A few limitations of this study are specific to the VA healthcare system. First, it is one of the few systems in the United States in which almost all care is provided by a single source and for which a single EMR is available. In a previous study in a tertiary care center in the same geographical area, EMR-documented antibiotic use or hospitalization during the past year were significantly less sensitive than patient self-report.10 Second, VA facilities treat a specific population with lower socioeconomic status with a high proportion of male patients, which perhaps limits generalizability beyond VA facilities. However, the VA system is the largest single-payer acute care hospital system in the United States and has mandated active surveillance culturing for MRSA for all patients at admission to the hospital. This prediction rule, if implemented throughout the VA system, could result in substantial cost savings that could be used to target other infections or quality improvement projects, such as MRSA decolonization.

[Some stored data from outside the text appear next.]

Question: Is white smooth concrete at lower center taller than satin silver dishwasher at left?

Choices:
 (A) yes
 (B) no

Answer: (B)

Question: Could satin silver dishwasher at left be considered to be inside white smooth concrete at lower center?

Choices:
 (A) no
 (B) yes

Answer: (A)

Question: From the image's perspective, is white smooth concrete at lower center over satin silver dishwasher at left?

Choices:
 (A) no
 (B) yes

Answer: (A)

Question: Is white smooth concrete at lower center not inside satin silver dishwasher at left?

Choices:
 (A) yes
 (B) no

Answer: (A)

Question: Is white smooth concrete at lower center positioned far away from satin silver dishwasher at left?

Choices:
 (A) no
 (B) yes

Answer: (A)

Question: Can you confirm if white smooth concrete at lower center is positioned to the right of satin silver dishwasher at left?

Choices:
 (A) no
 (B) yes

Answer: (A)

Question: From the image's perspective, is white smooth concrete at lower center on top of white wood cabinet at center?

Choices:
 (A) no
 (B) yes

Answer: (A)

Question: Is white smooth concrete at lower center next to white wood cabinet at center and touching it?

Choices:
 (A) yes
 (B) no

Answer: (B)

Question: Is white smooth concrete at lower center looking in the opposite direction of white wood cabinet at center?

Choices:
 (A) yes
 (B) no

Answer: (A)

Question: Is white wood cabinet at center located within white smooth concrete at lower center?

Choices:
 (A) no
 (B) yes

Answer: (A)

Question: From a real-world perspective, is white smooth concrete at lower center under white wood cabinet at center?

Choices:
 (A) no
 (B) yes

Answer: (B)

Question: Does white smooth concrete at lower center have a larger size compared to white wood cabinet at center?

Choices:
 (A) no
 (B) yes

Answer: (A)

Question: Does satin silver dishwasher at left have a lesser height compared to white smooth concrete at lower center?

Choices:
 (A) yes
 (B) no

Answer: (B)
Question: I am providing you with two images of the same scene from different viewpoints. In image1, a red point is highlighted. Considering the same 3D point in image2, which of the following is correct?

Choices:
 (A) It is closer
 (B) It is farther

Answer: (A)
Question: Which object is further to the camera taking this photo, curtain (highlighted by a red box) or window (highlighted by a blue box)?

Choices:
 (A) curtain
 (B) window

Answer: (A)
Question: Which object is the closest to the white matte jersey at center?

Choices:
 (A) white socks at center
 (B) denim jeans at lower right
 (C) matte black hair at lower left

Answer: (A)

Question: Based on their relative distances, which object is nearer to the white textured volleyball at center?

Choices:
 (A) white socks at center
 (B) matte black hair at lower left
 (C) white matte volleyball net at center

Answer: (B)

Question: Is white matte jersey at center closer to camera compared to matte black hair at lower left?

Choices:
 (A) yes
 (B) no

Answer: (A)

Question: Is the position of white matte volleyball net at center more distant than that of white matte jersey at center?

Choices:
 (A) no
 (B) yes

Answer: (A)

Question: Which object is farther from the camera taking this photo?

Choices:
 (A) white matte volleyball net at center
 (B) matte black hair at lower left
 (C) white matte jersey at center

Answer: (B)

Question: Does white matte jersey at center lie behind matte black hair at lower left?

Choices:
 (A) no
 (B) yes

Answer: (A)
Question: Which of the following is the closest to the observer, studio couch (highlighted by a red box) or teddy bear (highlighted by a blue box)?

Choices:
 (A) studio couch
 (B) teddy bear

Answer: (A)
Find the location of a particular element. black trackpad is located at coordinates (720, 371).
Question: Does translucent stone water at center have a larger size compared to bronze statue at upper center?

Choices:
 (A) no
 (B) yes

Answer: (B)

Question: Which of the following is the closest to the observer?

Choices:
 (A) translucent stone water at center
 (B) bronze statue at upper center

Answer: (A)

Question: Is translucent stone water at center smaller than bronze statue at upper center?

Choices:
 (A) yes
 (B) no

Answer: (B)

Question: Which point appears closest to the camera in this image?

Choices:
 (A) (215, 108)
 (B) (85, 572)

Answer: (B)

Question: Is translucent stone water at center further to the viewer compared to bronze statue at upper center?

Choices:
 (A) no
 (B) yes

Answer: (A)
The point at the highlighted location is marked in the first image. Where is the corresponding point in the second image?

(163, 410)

The pandemic of community-associated MRSA (CA-MRSA) infection would seem to limit the utility of prediction rules for MRSA colonization that are based on risk factors for healthcare-associated MRSA colonization. CA-MRSA infection was common in Baltimore, Maryland, during the period of this study.4,21 Although CA-MRSA colonization has specific risk factors, we still found antibiotic use and hospitalization during the past year to be the best prediction rules in our population with a high proportion of CA-MRSA colonization. This would suggest that the prediction rules that we derived are resilient to CA-MRSA and may perform even better as the pandemic of CA-MRSA infection recedes.22 In addition, we sampled only patient nares for MRSA. This may have decreased the rate of identification of patients with MRSA colonization, although a recent study in the VA healthcare system found little benefit in screening sites beyond the nares.9
In conclusion, we found that the prediction rule based on EMR-documented antibiotic use during the past year identified patients responsible for 84% of MRSA exposure risk and 98% of VRE exposure risk from colonized VA inpatients, while requiring culture sampling of only 51% of patients. This prediction rule would be easily implemented within VA hospitals and could result in substantial savings.
Financial support. Grants K08 HS18111-01 AHRQ to D.J.M., NIH K01 AI071015-02 to J.P.F., 1K12RR02350-03 to J.K.J., and VA HSRD IIR 04-123-2 to E.N.P.
Potential conflicts of interest. All authors report no conflicts of interest relevant to this article.